Third, Cat got to talk about the class’s topics in detail: dialogue and description. I appreciate this a lot; much of what was discussed was new to me, even though I’ve read quite a few writing books. For instance, neurolinguistic studies as applied to dialogue, and what description needs to accomplish. I must admit I’m also pleased these days to see misleading advice from various sources get mythbusted—not that Cat does this on a regular basis, but there are writing books out there that tell you to use dialogue as infrequently as possible. This was busted via many examples, including Terry Bisson (who has written pure dialogue stories) and Connie Willis (whose dialogue carries many of her stories, and very well at that).

Fourth, the homework terrifies me: take a piece you’re not satisfied with, rewrite it, and think about how you’re rewriting it. I think this is a great thing, because homework that terrifies usually takes you places, like the expository lump. I’m noticing that the exercises are getting harder with each class.

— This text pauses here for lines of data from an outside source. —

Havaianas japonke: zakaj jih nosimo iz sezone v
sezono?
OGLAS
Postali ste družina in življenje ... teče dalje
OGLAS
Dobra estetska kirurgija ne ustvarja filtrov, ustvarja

The thing about me is that I really do revise a lot; I revise while I’m writing, which is supposed to be a sin, but hey, if it works that’s all that matters, whether or not people tell you that it shouldn’t. I think this is actually how the folks who produce “perfect” first drafts work, as discussion after class seemed to point out: if they get stuck, they go back and revise.

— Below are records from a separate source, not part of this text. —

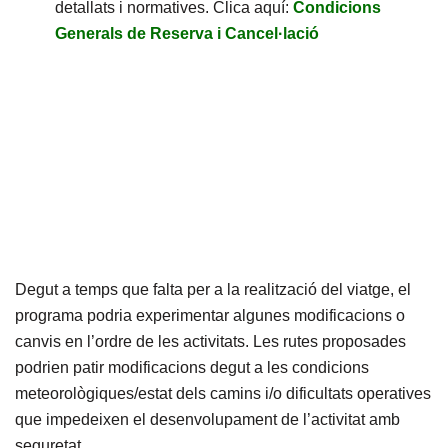
detallats i normatives. Clica aquí:
Condicions
Generals de Reserva i Cancel·lació
Degut a temps que falta per a la realització del viatge, el
programa podria experimentar algunes modificacions o
canvis en l’ordre de les activitats. Les rutes proposades
podrien patir modificacions degut a les condicions
meteorològiques/estat dels camins i/o dificultats operatives
que impedeixen el desenvolupament de l’activitat amb
seguretat.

I’ve just never really thought about what I’ve been doing.

I really need to start thinking about what I’m doing more often.

I’ll add another thing: Cat’s classes seem to have unblocked something in me. Probably because of the exercises, I’ve been writing stories other than what is tentatively called Seal Tales. I’ve even been writing with an eye towards publication.

After class, I took a walk. I stopped by our bookstore and bought Steering the Craft (it’s not available for the Kindle), and haven’t regretted it thus far.